Fils unique d’une famille de viticulteurs modestes vivant dans la montagne, avant bras amputé et ne sachant pas nager… Personne n’aurait pu imaginer un jour voir Jingkun Xu s’engager dans la course la plus difficile du monde.
Connu pour être un « bâtisseur de rêve », au point qu’il consacre sa vie à partager sa philosophie, « Dream il Believe it and Build it » (Rêvez, croyez et construisez), le navigateur de 35 ans, né dans la province du Shandong, dans le nord est de la Chine, a découvert la voile dans l’équipe paralympique chinoise.
Six ans avant les Jeux Paralympiques de Sydney, la Chine lui propose tout simplement d’intégrer un plan de formation pour son équipe nationale. Bien qu’à l’époque, il ne sait pas nager, il décide de tenter l’expérience. Sur un « Sonar » (voilier d’environ 7 m de long à 3 équipiers), son olympiade sera un échec (il termine 10ème sur 14), ce qui pèse dans la décision de la Chine de dissoudre l’équipe paralympique de voile, au lendemain de la compétition.
Le déclic Ellen MacArthur
Jingkun Xu ne le sait pas encore, mais, à l’aube de ses 19 ans, une vocation est en train de naitre. Reste à définir comment elle va se matérialiser. C’est en s’intéressant au parcours dEllen MacArthur, que sa passion va se préciser. A travers l’histoire de la navigatrice britannique, qui fait escale en Chine à l’occasion de son tour du monde, il prend conscience que la voile au large est beaucoup plus qu’une compétition, mais bien une philosophie.
A partir de 2010, son objectif est clair : devenir navigateur au large et participer au Vendée Globe. Il se forme pour devenir moniteur, puis quatre ans plus tard, quitte la Chine pour s’installer en Bretagne (où il débarque sans parler un mot de français) et passer encore un palier vers son rêve. En 2015, c’est la Mini transat, puis en 2017, accompagnée de son épouse, il se lance dans un tour du monde, en catamaran (sans pilote automatique, ce qui rend la navigation encore plus compliquée). Un tournant dans sa vie, qui va le faire grandir encore plus vite.

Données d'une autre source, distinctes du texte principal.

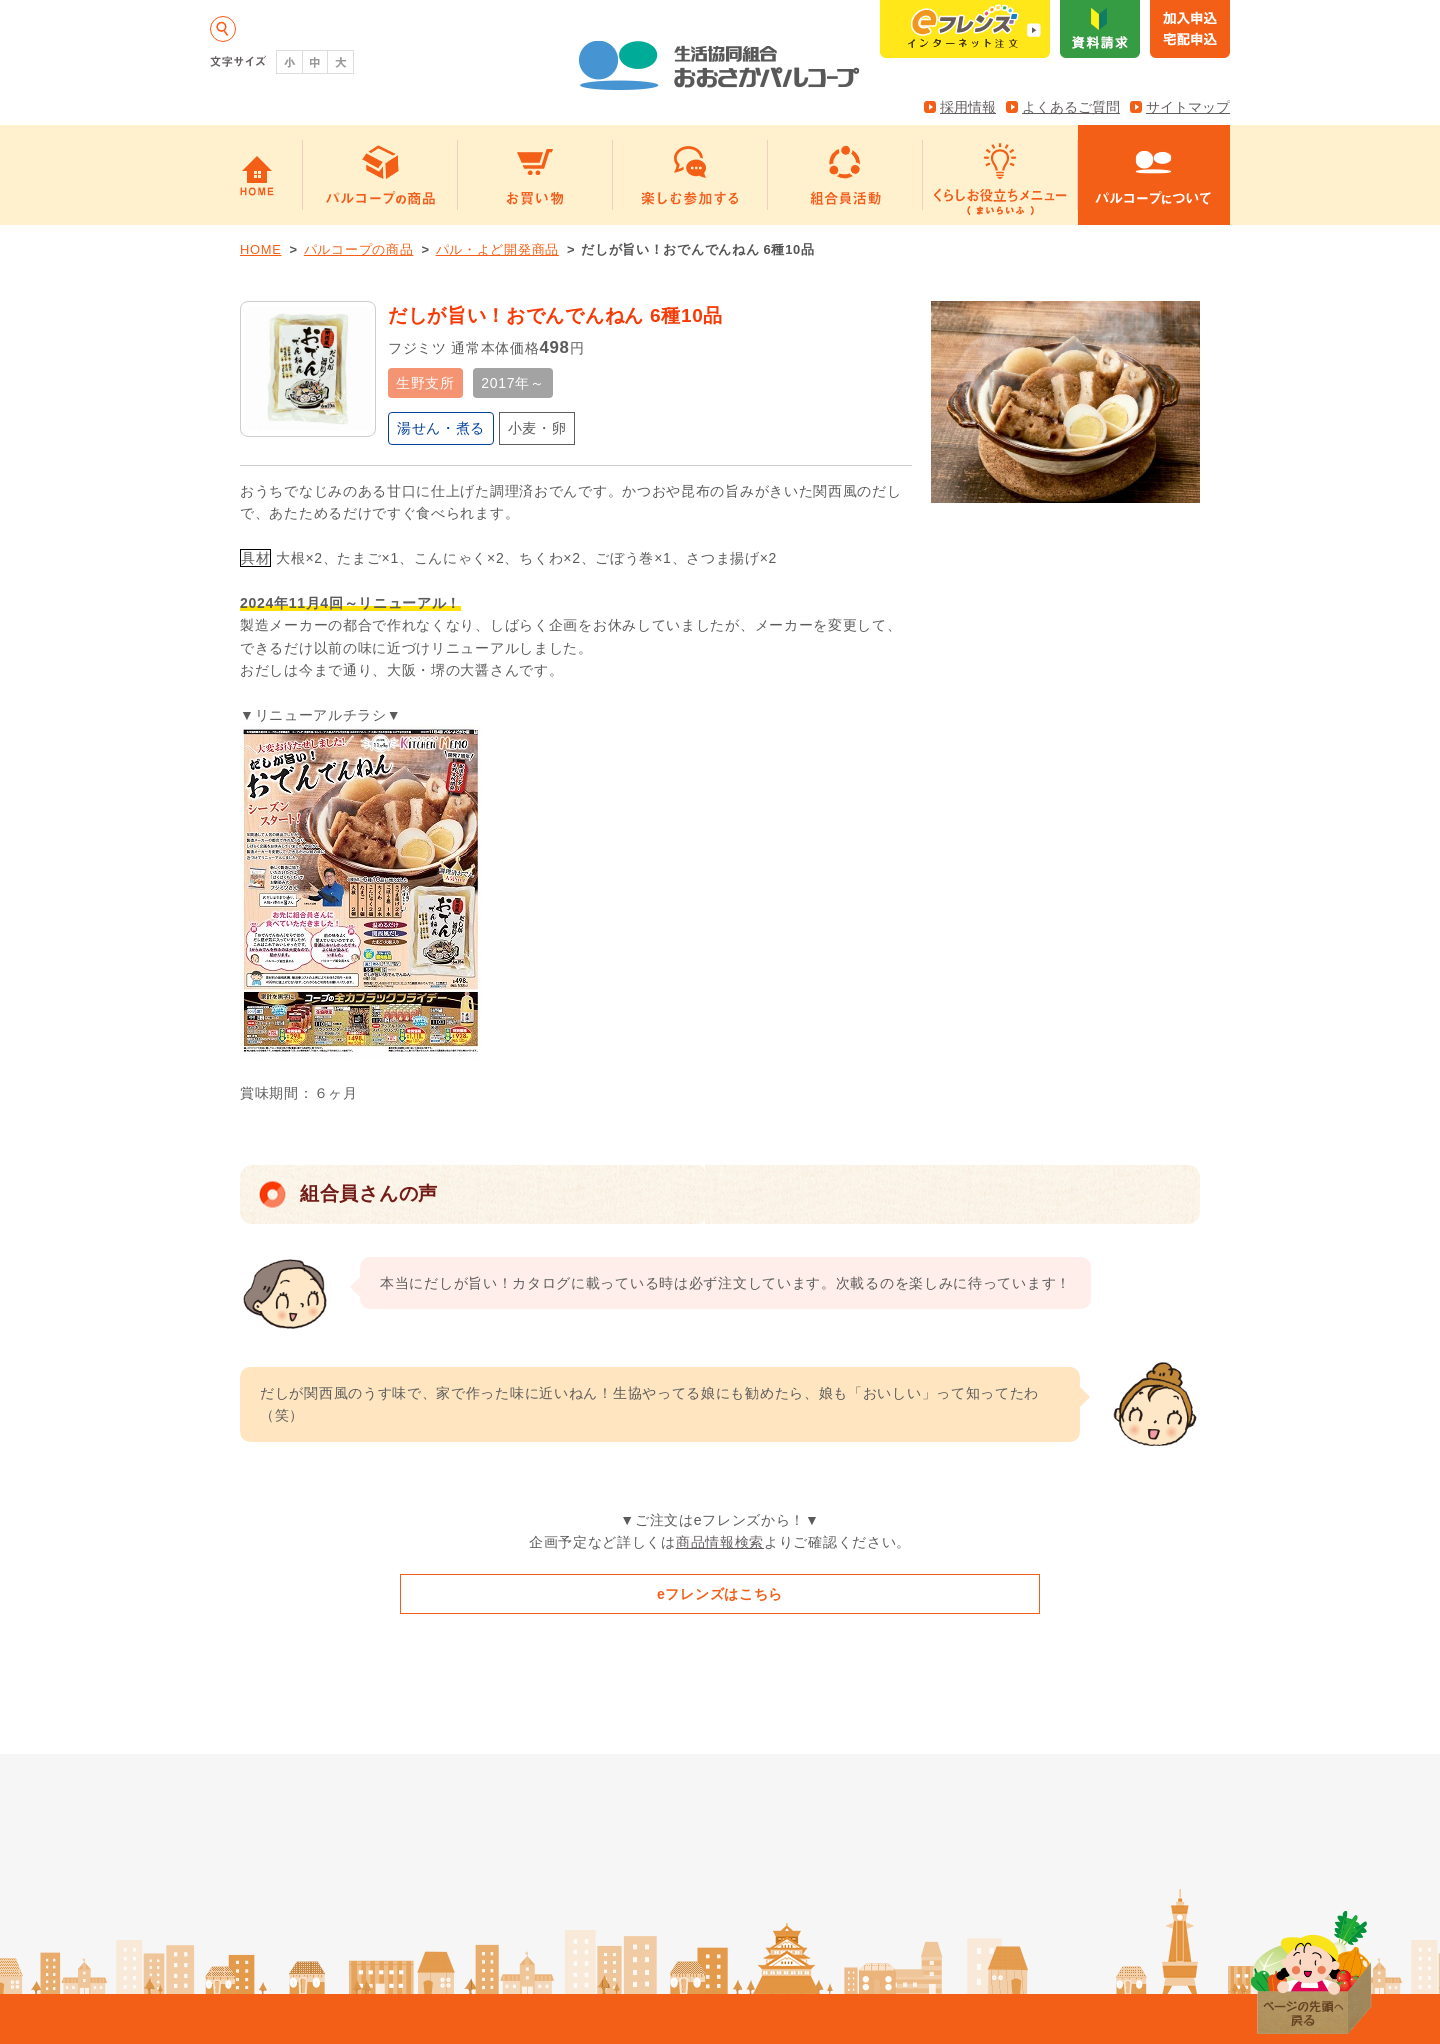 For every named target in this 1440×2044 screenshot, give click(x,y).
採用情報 (968, 107)
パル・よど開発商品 (497, 249)
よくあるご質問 (1071, 107)
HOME (261, 249)
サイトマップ (1188, 107)
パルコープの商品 (359, 249)
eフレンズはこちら (720, 1594)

Jingkun Xu revient en Chine où il est désormais reconnu comme un grand marin. Il crée une école de voile. Le destin s’accélère en 2021, quand il parvient à réunir les fonds pour acheter l’Imoca d’Alain Rouan qui vient de faire le Vendée Globe (en se classant 17ème), aidée par la ville d’Haikou. Il baptise son bateau China Dream Haikou, qui devient Singchain Team Haikou quand, en octobre 2023, la société de Singapour, spécialisée dans les investissements dans le domaine du Web devient son principal partenaire.
Sa rencontre avec le navigateur britannique Mike Golding, va aussi lui faire franchir un pallier. Ensemble, les deux hommes font la Transat Jacques-Vabre, course durant laquelle il apprend beaucoup. Puis, après viendront deux courses en solitaires (dont la New-York-Vendée-Les Sables-d’Olonne, qui validera sa participation au Vendée Globe).
18 ans pour un objectif : participer au Vendée Globe
A bord de son Imoca, Jingkun Xu a emmené de la lecture. Dans sa libraire se trouve en bonne place Humble Rêveur, le livre qu’il a publié en 2021 et qui raconte l’histoire d’un enfant manchot d’un petit village de montagne devenu un skipper reconnu dans le monde entier, qui fait le tour du monde.
Trois ans après, il est en train d’écrire l’une des plus belles pages de son incroyable vie. Quand on lui demande où il puise la force et le courage de participer à l’une des courses les plus difficiles du monde, il a la réponse : « Le courage vient probablement de deux aspects. D’une part, pour participer au Vendée Globe, j’ai passé 18 ans à préparer et acquérir les compétences nécessaires pour une course en solitaire autour du monde sans escale », explique le marin chinois sur le site officiel du Vendée Globe. « D’autre part, sur le chemin de cette préparation, j’ai reçu la confiance et l’aide de beaucoup de gens. Leur soutien m’a donné beaucoup de courage et de force ». « Rêvez, croyez et construisez » : une maxime qui lui va tellement bien.
- Au pointage de 15h, ce dimanche 8 décembre, Jingkun Xu est 37ème, à 3850,63 milles nautiques du leader, Charlie Dali.